> [Activity]: Output the records exactly, and drop each picture.

-- Opening Marker --

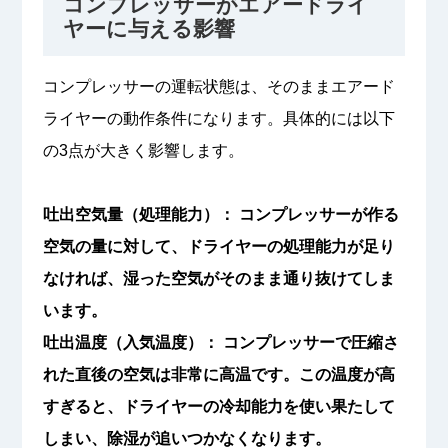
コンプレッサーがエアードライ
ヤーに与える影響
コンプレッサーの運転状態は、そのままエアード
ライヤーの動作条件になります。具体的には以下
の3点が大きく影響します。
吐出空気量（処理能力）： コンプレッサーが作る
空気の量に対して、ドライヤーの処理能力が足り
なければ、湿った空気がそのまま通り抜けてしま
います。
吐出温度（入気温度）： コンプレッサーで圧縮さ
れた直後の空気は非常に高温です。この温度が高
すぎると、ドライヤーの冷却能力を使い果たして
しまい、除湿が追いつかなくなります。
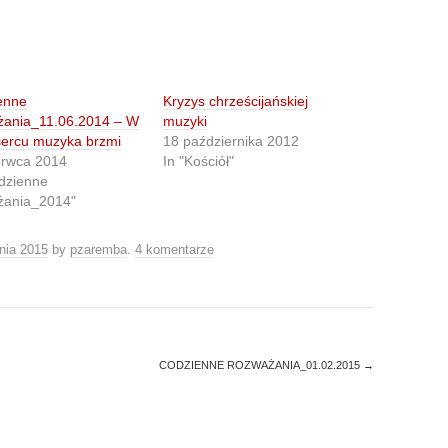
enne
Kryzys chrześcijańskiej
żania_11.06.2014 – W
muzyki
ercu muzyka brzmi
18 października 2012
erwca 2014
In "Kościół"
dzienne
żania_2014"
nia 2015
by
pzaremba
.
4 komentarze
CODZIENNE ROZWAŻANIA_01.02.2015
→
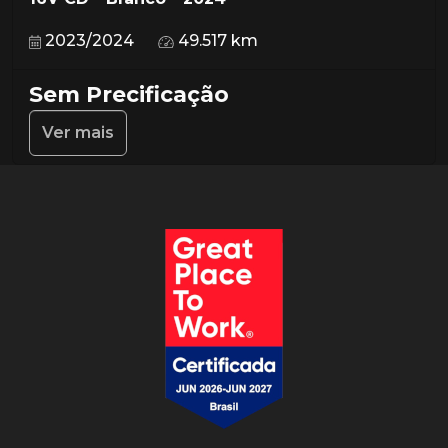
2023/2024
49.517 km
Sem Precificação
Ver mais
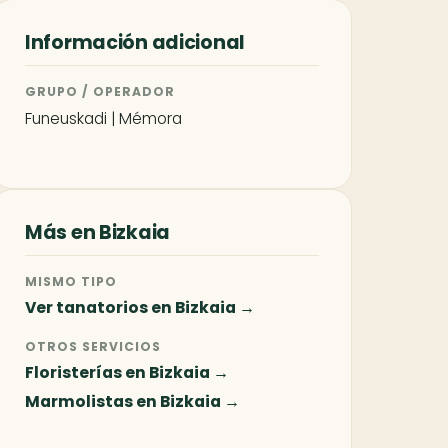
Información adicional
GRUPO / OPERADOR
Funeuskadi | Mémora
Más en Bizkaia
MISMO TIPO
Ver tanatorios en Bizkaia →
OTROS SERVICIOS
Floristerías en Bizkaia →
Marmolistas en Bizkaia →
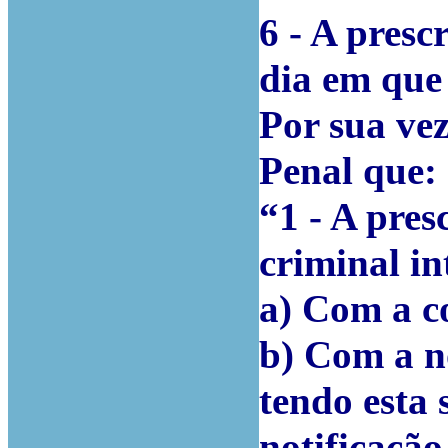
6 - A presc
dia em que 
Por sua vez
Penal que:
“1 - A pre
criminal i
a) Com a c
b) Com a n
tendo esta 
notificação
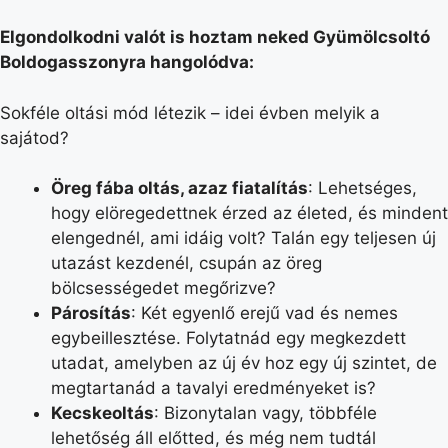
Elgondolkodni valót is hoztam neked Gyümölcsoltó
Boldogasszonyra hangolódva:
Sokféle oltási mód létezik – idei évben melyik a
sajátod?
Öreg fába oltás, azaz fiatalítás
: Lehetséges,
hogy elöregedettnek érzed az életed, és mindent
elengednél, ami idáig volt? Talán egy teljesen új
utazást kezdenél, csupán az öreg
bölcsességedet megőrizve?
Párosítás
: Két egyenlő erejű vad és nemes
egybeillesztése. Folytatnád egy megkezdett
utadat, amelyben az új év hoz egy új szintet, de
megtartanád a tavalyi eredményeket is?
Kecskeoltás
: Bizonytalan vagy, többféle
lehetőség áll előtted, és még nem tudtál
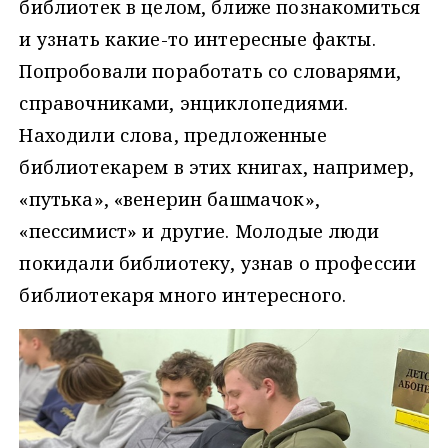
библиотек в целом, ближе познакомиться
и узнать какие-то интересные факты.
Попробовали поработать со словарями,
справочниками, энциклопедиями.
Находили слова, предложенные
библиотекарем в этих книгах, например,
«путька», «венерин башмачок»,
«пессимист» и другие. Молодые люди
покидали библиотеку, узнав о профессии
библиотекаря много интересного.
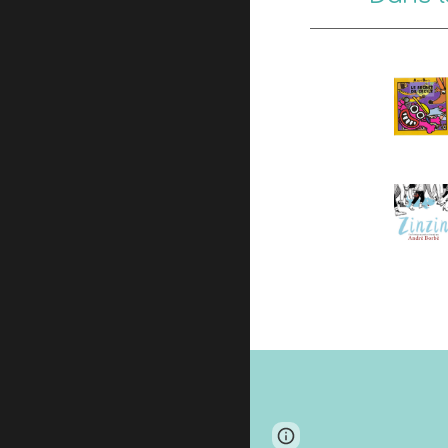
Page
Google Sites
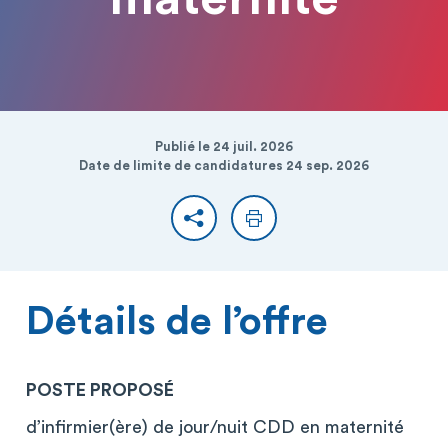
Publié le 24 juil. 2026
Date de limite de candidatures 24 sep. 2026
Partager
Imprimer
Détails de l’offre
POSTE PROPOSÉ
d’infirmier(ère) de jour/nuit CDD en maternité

-- Closing Marker --

> [Solution for this exercise]:
コンプレッサーがエアードライ
ヤーに与える影響
コンプレッサーの運転状態は、そのままエアード
ライヤーの動作条件になります。具体的には以下
の3点が大きく影響します。
吐出空気量（処理能力）： コンプレッサーが作る
空気の量に対して、ドライヤーの処理能力が足り
なければ、湿った空気がそのまま通り抜けてしま
います。
吐出温度（入気温度）： コンプレッサーで圧縮さ
れた直後の空気は非常に高温です。この温度が高
すぎると、ドライヤーの冷却能力を使い果たして
しまい、除湿が追いつかなくなります。
enne
Kryzys chrześcijańskiej
żania_11.06.2014 – W
muzyki
ercu muzyka brzmi
18 października 2012
erwca 2014
In "Kościół"
dzienne
żania_2014"
nia 2015
by
pzaremba
.
4 komentarze
CODZIENNE ROZWAŻANIA_01.02.2015
→
2023/2024
49.517 km
Sem Precificação
Ver mais
Información adicional
GRUPO / OPERADOR
Funeuskadi | Mémora
Más en Bizkaia
MISMO TIPO
Ver tanatorios en Bizkaia →
OTROS SERVICIOS
Floristerías en Bizkaia →
Marmolistas en Bizkaia →
6 - A presc
dia em que 
Por sua vez
Penal que:
“1 - A pre
criminal i
a) Com a c
b) Com a n
tendo esta 
notificação
Elgondolkodni valót is hoztam neked Gyümölcsoltó
Boldogasszonyra hangolódva:
Sokféle oltási mód létezik – idei évben melyik a
sajátod?
Öreg fába oltás, azaz fiatalítás
: Lehetséges,
hogy elöregedettnek érzed az életed, és mindent
elengednél, ami idáig volt? Talán egy teljesen új
utazást kezdenél, csupán az öreg
bölcsességedet megőrizve?
Párosítás
: Két egyenlő erejű vad és nemes
egybeillesztése. Folytatnád egy megkezdett
utadat, amelyben az új év hoz egy új szintet, de
megtartanád a tavalyi eredményeket is?
Kecskeoltás
: Bizonytalan vagy, többféle
lehetőség áll előtted, és még nem tudtál
библиотек в целом, ближе познакомиться
и узнать какие-то интересные факты.
Попробовали поработать со словарями,
справочниками, энциклопедиями.
Находили слова, предложенные
библиотекарем в этих книгах, например,
«путька», «венерин башмачок»,
«пессимист» и другие. Молодые люди
покидали библиотеку, узнав о профессии
библиотекаря много интересного.
Page
Google Sites
Publié le 24 juil. 2026
Date de limite de candidatures 24 sep. 2026
Partager
Imprimer
Détails de l’offre
POSTE PROPOSÉ
d’infirmier(ère) de jour/nuit CDD en maternité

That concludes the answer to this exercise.